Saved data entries

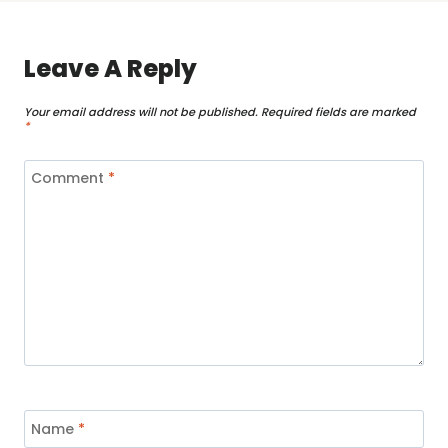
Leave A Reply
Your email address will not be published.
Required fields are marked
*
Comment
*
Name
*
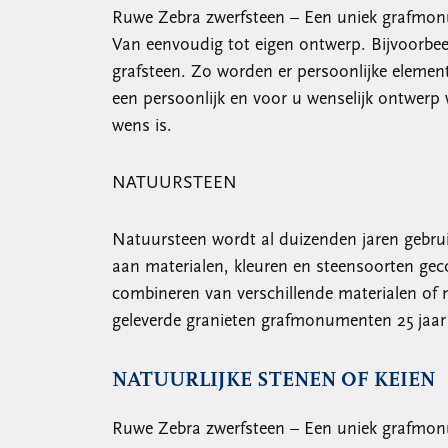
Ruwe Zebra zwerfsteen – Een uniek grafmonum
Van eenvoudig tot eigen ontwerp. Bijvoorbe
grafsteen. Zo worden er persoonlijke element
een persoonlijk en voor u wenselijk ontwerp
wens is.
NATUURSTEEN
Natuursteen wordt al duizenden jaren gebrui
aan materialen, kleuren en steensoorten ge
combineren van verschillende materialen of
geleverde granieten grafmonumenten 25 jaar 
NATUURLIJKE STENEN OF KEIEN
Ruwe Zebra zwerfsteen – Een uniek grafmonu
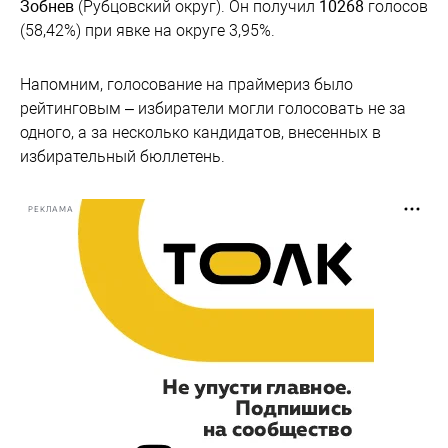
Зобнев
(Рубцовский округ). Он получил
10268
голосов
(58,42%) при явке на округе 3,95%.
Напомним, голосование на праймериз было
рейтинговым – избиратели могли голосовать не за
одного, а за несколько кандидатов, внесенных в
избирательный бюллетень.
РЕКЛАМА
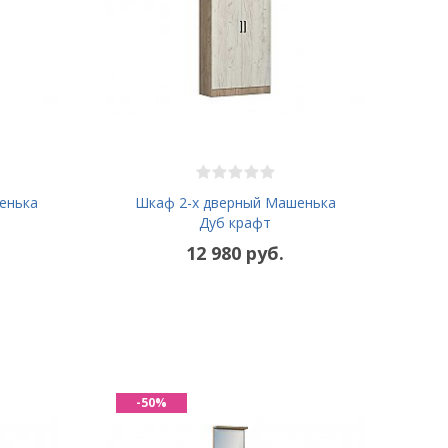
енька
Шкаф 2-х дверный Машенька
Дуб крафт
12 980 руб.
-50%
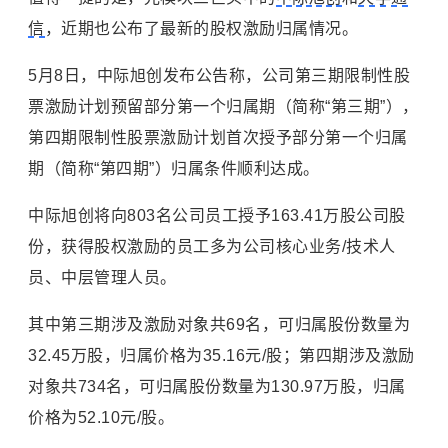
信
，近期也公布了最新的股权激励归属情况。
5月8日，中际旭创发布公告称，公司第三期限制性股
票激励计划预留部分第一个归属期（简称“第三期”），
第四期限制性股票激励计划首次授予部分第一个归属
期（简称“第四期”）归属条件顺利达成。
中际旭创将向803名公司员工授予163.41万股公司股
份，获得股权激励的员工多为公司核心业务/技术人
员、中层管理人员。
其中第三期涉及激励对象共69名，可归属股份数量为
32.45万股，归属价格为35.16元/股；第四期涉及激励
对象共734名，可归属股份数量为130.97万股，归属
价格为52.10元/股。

### Aim of the exercise
Work out how many lines in the entries contain the string "zwerfsteen", then reply with that number and nothing more.

### Response area
2